Some people think Christmas is the most important time of year for Christians, but without Easter, Christmas is meaningless.
I’m grateful for all these holidays, because Christ’s whole purpose in coming to earth in the first place was to go to the cross and die for my sins. And because He did it without sinning Himself, He was able to defeat, even cheat, death, so God resurrected Him after He’d been dead for three days.
I think God regards suffering, and the suffering of Christ in particular, as beautiful. The reason for this is that suffering builds character,
Christ, in the days when he was a man on earth, appealed to the one who could save him from death in desperate prayer and the agony of tears. His prayers were heard; he was freed from his shrinking from death but, Son though he was, he had to prove the meaning of obedience through all that he suffered.
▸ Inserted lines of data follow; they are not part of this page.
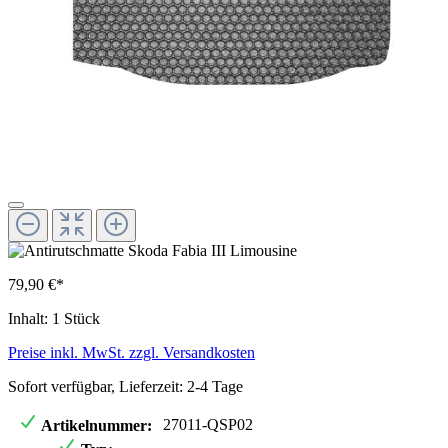
79,90 €*
Inhalt:
1 Stück
Preise inkl. MwSt. zzgl. Versandkosten
Sofort verfügbar, Lieferzeit: 2-4 Tage
27011-QSP02
Artikelnummer: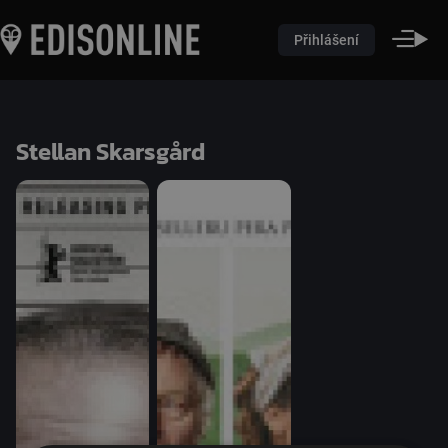
Přihlášení
Stellan Skarsgård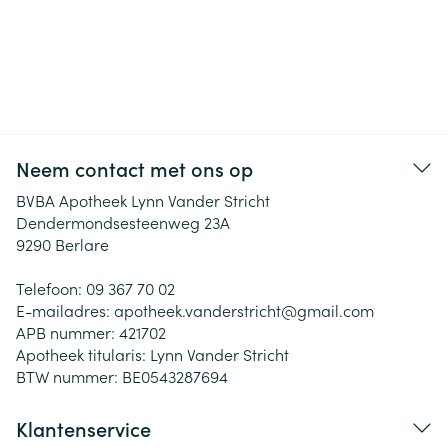
Neem contact met ons op
BVBA Apotheek Lynn Vander Stricht
Dendermondsesteenweg 23A
9290
Berlare
Telefoon:
09 367 70 02
E-mailadres:
apotheek.vanderstricht@
gmail.com
APB nummer:
421702
Apotheek titularis:
Lynn Vander Stricht
BTW nummer:
BE0543287694
Klantenservice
Then, when he had been proved the perfect Son, he became the source of eternal salvation to all who should obey him, being now recognised by God himself as High Priest after the order of Melchizedek. ~ Hebrews 5:7-8, J.B. Phillips New Testament.
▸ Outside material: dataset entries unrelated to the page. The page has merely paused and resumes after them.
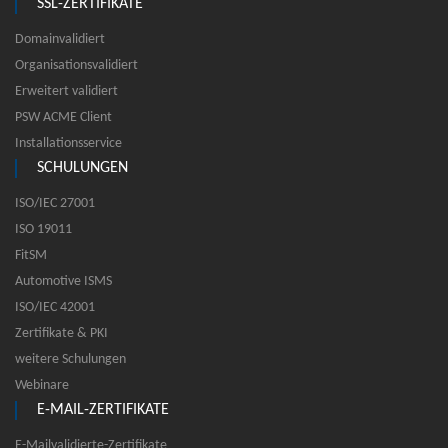
SSL-ZERTIFIKATE
Domainvalidiert
Organisationsvalidiert
Erweitert validiert
PSW ACME Client
Installationsservice
SCHULUNGEN
ISO/IEC 27001
ISO 19011
FitSM
Automotive ISMS
ISO/IEC 42001
Zertifikate & PKI
weitere Schulungen
Webinare
E-MAIL-ZERTIFIKATE
E-Mailvalidierte-Zertifikate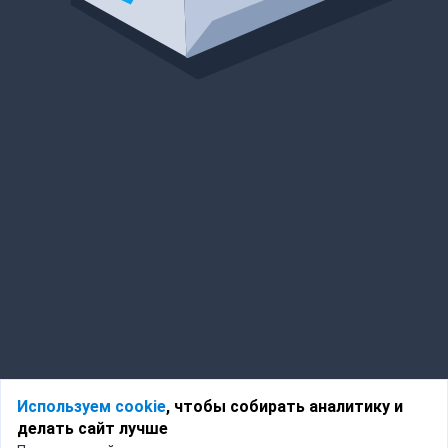
Используем cookie
, чтобы собирать аналитику и
делать сайт лучше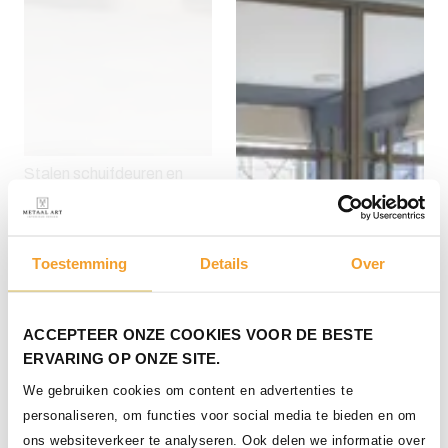
Stalen schuifdeuren en
vaste panelen
Toestemming
Details
Over
ACCEPTEER ONZE COOKIES VOOR DE BESTE
ERVARING OP ONZE SITE.
We gebruiken cookies om content en advertenties te
personaliseren, om functies voor social media te bieden en om
ons websiteverkeer te analyseren. Ook delen we informatie over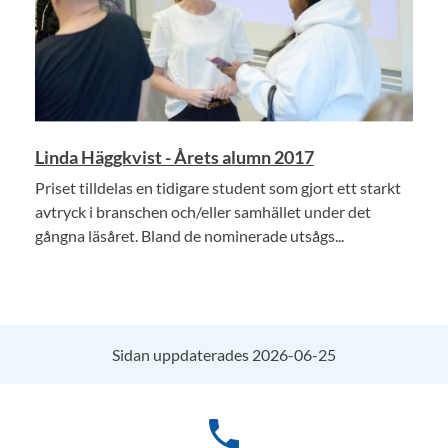
Linda Häggkvist - Årets alumn 2017
Priset tilldelas en tidigare student som gjort ett starkt
avtryck i branschen och/eller samhället under det
gångna läsåret. Bland de nominerade utsågs...
Sidan uppdaterades 2026-06-25
phone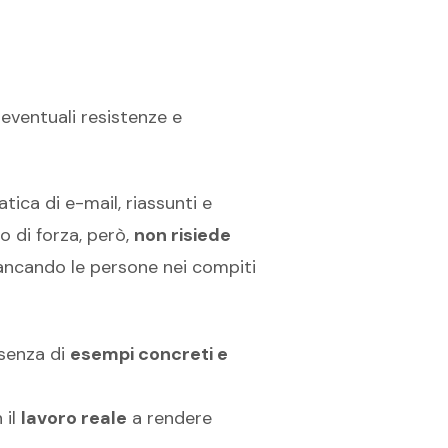
 eventuali resistenze e
atica di e-mail, riassunti e
to di forza, però,
non risiede
fiancando le persone nei compiti
ssenza di
esempi concreti e
 il
lavoro reale
a rendere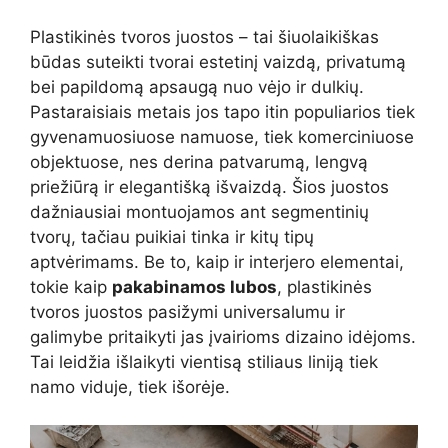
Plastikinės tvoros juostos – tai šiuolaikiškas
būdas suteikti tvorai estetinį vaizdą, privatumą
bei papildomą apsaugą nuo vėjo ir dulkių.
Pastaraisiais metais jos tapo itin populiarios tiek
gyvenamuosiuose namuose, tiek komerciniuose
objektuose, nes derina patvarumą, lengvą
priežiūrą ir elegantišką išvaizdą. Šios juostos
dažniausiai montuojamos ant segmentinių
tvorų, tačiau puikiai tinka ir kitų tipų
aptvėrimams. Be to, kaip ir interjero elementai,
tokie kaip
pakabinamos lubos
, plastikinės
tvoros juostos pasižymi universalumu ir
galimybe pritaikyti jas įvairioms dizaino idėjoms.
Tai leidžia išlaikyti vientisą stiliaus liniją tiek
namo viduje, tiek išorėje.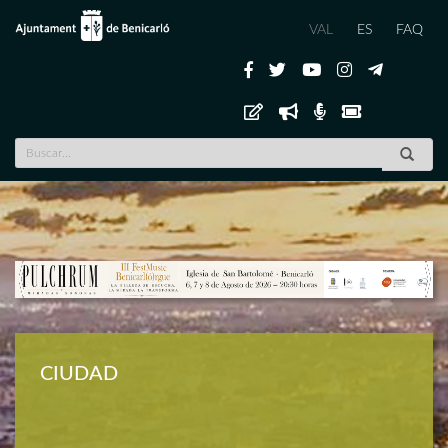
VAL
ES
FAQ
Previous
Nex
CIUDAD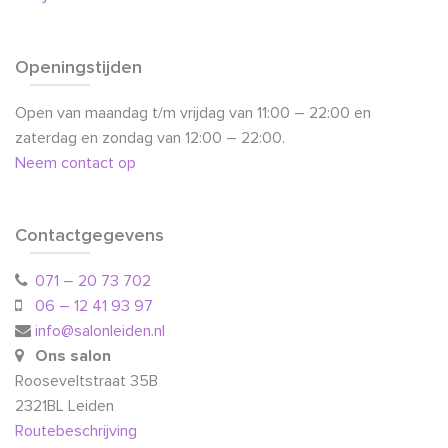
Openingstijden
Open van maandag t/m vrijdag van 11:00 – 22:00 en
zaterdag en zondag van 12:00 – 22:00.
Neem contact op
Contactgegevens
071 – 20 73 702
06 – 12 41 93 97
info@salonleiden.nl
Ons salon
Rooseveltstraat 35B
2321BL Leiden
Routebeschrijving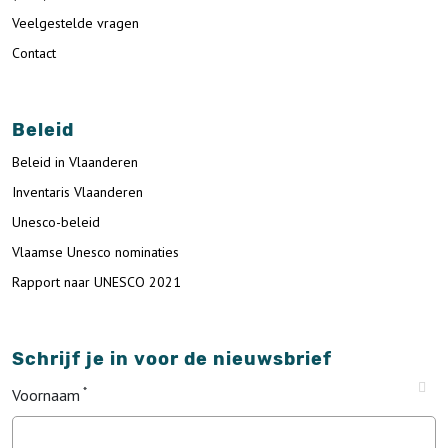
Veelgestelde vragen
Contact
Beleid
Beleid in Vlaanderen
Inventaris Vlaanderen
Unesco-beleid
Vlaamse Unesco nominaties
Rapport naar UNESCO 2021
Schrijf je in voor de nieuwsbrief
Voornaam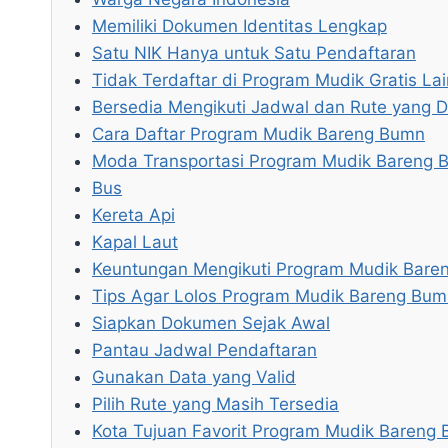
Memiliki Dokumen Identitas Lengkap
Satu NIK Hanya untuk Satu Pendaftaran
Tidak Terdaftar di Program Mudik Gratis Lai
Bersedia Mengikuti Jadwal dan Rute yang D
Cara Daftar Program Mudik Bareng Bumn
Moda Transportasi Program Mudik Bareng 
Bus
Kereta Api
Kapal Laut
Keuntungan Mengikuti Program Mudik Bare
Tips Agar Lolos Program Mudik Bareng Bu
Siapkan Dokumen Sejak Awal
Pantau Jadwal Pendaftaran
Gunakan Data yang Valid
Pilih Rute yang Masih Tersedia
Kota Tujuan Favorit Program Mudik Bareng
I’ve long believed that God is much more interested in the development of our character than He is in our happiness, and suffering is one big way He works to accomplish that. And the very best example of this is Christ Himself, as is demonstrated in Hebrews 5:7-8, quoted above.
All of which is to say that Christ’s suffering on the Cross was perfect, and it’s the responsibility of every Christian ~ and certainly my chiefest desire ~ to be like Him in every way. In addition, His perfect suffering on the Cross is part of what enabled God to raise Him from the dead on Sunday morning (the other part was the sinless life He had lived from the beginning, as I stated above).
And now that I’ve entrusted my life Him, I have the supreme hope of seeing Jesus face to face when I go to Heaven.
I can’t think of anything more amazing than that!!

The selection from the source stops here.